Job Title: Quality Engineering Solutions Architect (AI & Gen AI Focus)
Location: Bangalore, India
Department: Quality Assurance / Engineering
Key Responsibilities:
- Framework Design: Architect and implement scalable testing frameworks for automation, performance, and data validation focused on AI and Generative AI applications.
- Strategy Development: Collaborate with product managers, data scientists, and software engineers to define quality objectives and develop comprehensive testing strategies that align with product goals.
- Automation Implementation: Lead the creation of automation scripts and tools to enhance testing efficiency and effectiveness, utilizing relevant technologies and programming languages.
- Performance Testing: Develop and execute performance testing strategies to assess the scalability, reliability, and responsiveness of AI-based applications under various load conditions.
- Data Quality Assurance: Establish data testing frameworks that validate data integrity, accuracy, and performance in AI models and pipelines, ensuring compliance with industry standards and best practices.
- Continuous Improvement: Identify areas for improvement in the quality assurance processes and propose innovative solutions that drive operational excellence.
- Collaboration: Work closely with cross-functional teams to facilitate communication, understanding, and ownership of quality practices across the organization.
- Mentorship: Provide guidance and mentorship to junior QA engineers, fostering a culture of quality and continuous learning.
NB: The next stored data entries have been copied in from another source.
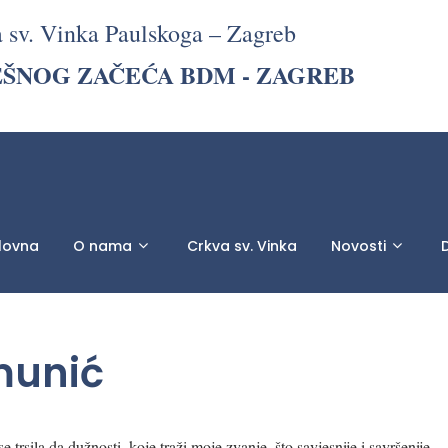
a sv. Vinka Paulskoga – Zagreb
EŠNOG ZAČEĆA BDM - ZAGREB
lovna
O nama
Crkva sv. Vinka
Novosti
D
imunić
rsila da dužnosti, koje traži moje zvanje, što savjesnije i savršenije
- Documentation: Create and maintain comprehensive documentation related to testing strategies, frameworks, and processes.
Qualifications:
- Education: Bachelor’s degree in Computer Science, Engineering, or a related field; advanced degree preferred.
- Experience: 18+ years of experience in software quality engineering with a focus on automation, performance testing, and data quality assurance.
- Technical Skills:
- Proficient in programming languages such as Python, Java, or C#.
- Extensive experience with test automation tools (e.g., Selenium, JUnit, TestNG).
- Knowledge of performance testing tools (e.g., JMeter, LoadRunner).
- Familiarity with AI/ML frameworks (e.g., TensorFlow, PyTorch) is a plus.
- Strong understanding of data validation techniques and tools.
- Strong Analytical Skills: Demonstrated ability to analyze complex systems and identify areas for improvement.
- Leadership Abilities: Proven track record of leading quality engineering initiatives and cross-functional projects.
- Excellent Communication: Strong verbal and written communication skills, with the ability to convey complex technical concepts to non-technical stakeholders.
- Problem-Solving Mindset: A proactive approach to identifying challenges and developing effective solutions.
- Experience with cloud technologies and platforms (e.g., AWS, Azure, Google Cloud).
- Familiarity with CI/CD pipelines and DevOps practices.
- Knowledge of compliance and regulatory standards related to AI and data testing.